Operational-semantics-3__annotated-bibliography

Bib::liu06

H. Liu, Formal Specification and Verification of a JVM and its Bytecode Verifier, University of Texas at Austin, Ph.D. dissertation, 2006

Relevance: most complete ACL2 model of the JVM

———

The source files for this effort have been updated in October, 2024 (because of changes to ACL2 since 2006) and now reside in the community-books, in directory books/models/jvm/m6/.

This dissertation, available at the link above, describes the “M6” model of the JVM and some important proofs about it. It was the most complete model constructed in ACL2. It executed most J2ME Java programs (except those with significant I/O or floating-point). It supported

all data types (except floats),
multi-threading,
dynamic class loading,
class initialization, and
synchronization via monitors.

The M6 state includes an “external class table” where classes reside until they are loaded.
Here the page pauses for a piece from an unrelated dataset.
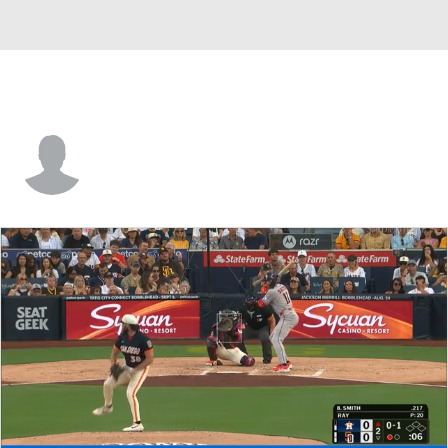
Miguel Tejada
The entire Sun CLDC API library (672 methods in 87 classes) are translated into the external representation and are available for loading, constituting about 500 pages of data. The model includes 21 out of 41 native APIs that appeared in Sun's CLDC API library. The M6 description itself is about 160 pages of ACL2.

It was created with support from Sun Microsystems.
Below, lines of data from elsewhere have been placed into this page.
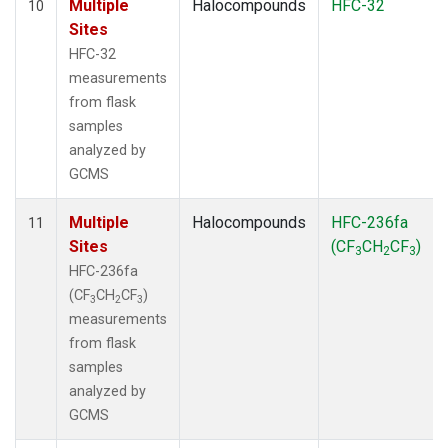
Multiple
Halocompounds
HFC-32
10
Sites
HFC-32
measurements
from flask
samples
analyzed by
GCMS
Multiple
Halocompounds
HFC-236fa
11
Sites
(CF
CH
CF
)
3
2
3
HFC-236fa
(CF
CH
CF
)
3
2
3
measurements
from flask
samples
analyzed by
GCMS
On page 322, Liu describes the size of the proof effort: “We have defined 2104 ACL2 functions. We proved over 4764 theorems. 196 of them are “skip-proofed”. To prove the rest of them, 971 inductions are necessary. The total line count of the ACL2 input is 136000. They are organized in 282 files. The dependency graph between the 282 ACL2 books has 2012 edges.”

Note from J Moore, dissertation supervisor: The skip-proofs tag on a “theorem” means the conjecture is assumed rather than proved. So having even one skip-proofs makes it impossible to fully trust the results. However, the skipped conjectures in this work are relatively low-level results very similar to other theorems already proved. Liu and I agreed that these conjectures were very probably provable and we were more interested in the higher-level conclusions drawn from those assumptions.
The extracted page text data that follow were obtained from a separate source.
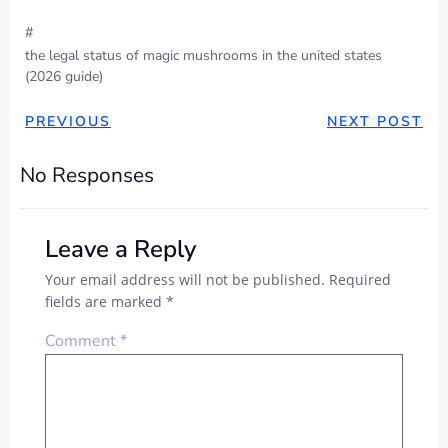
#
the legal status of magic mushrooms in the united states
(2026 guide)
PREVIOUS
NEXT POST
No Responses
Leave a Reply
Your email address will not be published.
Required
fields are marked
*
Comment
*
An informal summary of the dissertation, by Liu, states

Will a bytecode-verified Java program run safely? Why? What do we mean by “safely”?

This dissertation sets out to address these questions by first building a precise model of the JVM and its bytecode verifier.

The models are written in ACL2, for which we have computer-aided mechanical reasoning support.

We studied how static type checking during bytecode verification can provide runtime type safety. We did this by examining the JVM type hierarchy and proving that safety conditions on operations enforced by the bytecode verifier can guarantee runtime type safety of the program.

We also studied how the JVM type hierarchy is extended in a safe way by the JVM class loader that introduces new types into the environment. We proved a set of theorems stating that the class loading process preserves the consistency of the JVM type hierarchy.

We studied a third aspect of the JVM safety. We focused on the safety across method invocation and return. We studied why the bytecode verifier can examine each method individually and provide a safety guarantee about the runtime execution of a program. We note that the execution of a program is characterized by a stack of partially executed methods and a current executing method.

We used the full JVM model in ACL2 to study the first two aspects of JVM safety. We proved a set of theorems that stated the effectiveness of the bytecode verification about individual operations and safety of the JVM class loading.

We used a simplified JVM model, which we call the small machine, to study the third aspect of the JVM safety. The small machine has only one data type. It has branching instructions and method invocation and return instructions. We proved that any small program verified by the corresponding simplified JVM bytecode verifier can execute safely without overflowing or underflowing the operand stacks.